Is It True People Can Add Themselves To Your Wrongful Death Lawsuit Without Your Consent?

Many people assume that when they file a lawsuit against defendants, the case will be limited to the parties named in the suit. However, outside parties can jump into the fray whether you want them to or not. Here's how this can happen and what effect it may have on the outcome of your case.

Staging an Intervention

It's not unusual for incidents to involve more people than just the plaintiffs and defendants named in lawsuits. Although you may be suing a doctor for the wrongful death of your loved one, there are a host of nurses, administrators, and other people who may have been involved in the incident in one way or another.

Sometimes these people develop a vested in your case because it has the potential to tread on their rights or they want to establish a claim to property or a transaction in the lawsuit. For instance, there's a possibility the court may order the defendant to turn over a piece of property to you. If there is a co-owner, that person may file a request to intervene to protect his or her interest in the home or land that's at stake.

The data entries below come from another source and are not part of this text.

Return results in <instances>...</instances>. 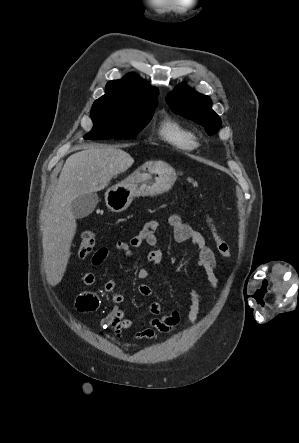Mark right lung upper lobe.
Here are the masks:
<instances>
[{
    "label": "right lung upper lobe",
    "instance_id": "obj_1",
    "mask_svg": "<svg viewBox=\"0 0 299 443\" xmlns=\"http://www.w3.org/2000/svg\"><path fill=\"white\" fill-rule=\"evenodd\" d=\"M157 89L143 79L129 74L121 80L109 81L105 95L96 101H117L131 105H157Z\"/></svg>",
    "mask_w": 299,
    "mask_h": 443
}]
</instances>
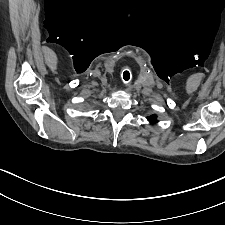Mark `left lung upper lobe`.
Returning <instances> with one entry per match:
<instances>
[{
    "label": "left lung upper lobe",
    "mask_w": 225,
    "mask_h": 225,
    "mask_svg": "<svg viewBox=\"0 0 225 225\" xmlns=\"http://www.w3.org/2000/svg\"><path fill=\"white\" fill-rule=\"evenodd\" d=\"M156 118H157L156 115H151V116L147 117V119L149 120L150 123H156L157 122Z\"/></svg>",
    "instance_id": "left-lung-upper-lobe-1"
}]
</instances>
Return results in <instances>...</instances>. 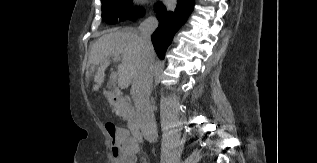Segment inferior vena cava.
<instances>
[{"mask_svg":"<svg viewBox=\"0 0 317 163\" xmlns=\"http://www.w3.org/2000/svg\"><path fill=\"white\" fill-rule=\"evenodd\" d=\"M158 26L155 17H149L139 26L142 45V63L132 84V98L135 103L141 133L149 142L157 140V126L149 97L152 91L154 49L151 35Z\"/></svg>","mask_w":317,"mask_h":163,"instance_id":"1","label":"inferior vena cava"}]
</instances>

Intervenors can use a legal maneuver called intervention to add themselves to lawsuits, and they don't necessarily need permission from you or the court to do so. If the person is filing an intervention as a matter of right, they just have to show their interest in the property or transaction at stake is not properly represented by either party in the lawsuit.

However, if the person's claim does share facts or there is some overlap with either the plaintiff or defendant's claim, the person can still file a permissive intervention to be added to the suit, but this alternative does give the court the option to say yea or nay.

Changing the Game

The impact of an intervenor intruding in on your wrongful death lawsuit will vary depending on the person's goal. If the person's aim is to establish a claim to property, money, or other assets, this could present a challenge when it comes time to collect your court judgment. A defendant who was flushed with cash and assets when you first filed the lawsuit may be rendered functionally indigent by an intervenor and you may not be able to get the money you're owed.

At minimum, an intervenor may cause the trial to last longer than it normally would because they are allowed to present arguments supporting their claims and rights. Thus, you'll need to be prepared to pay more attorney's fees and attend more hearings to see the case to conclusion.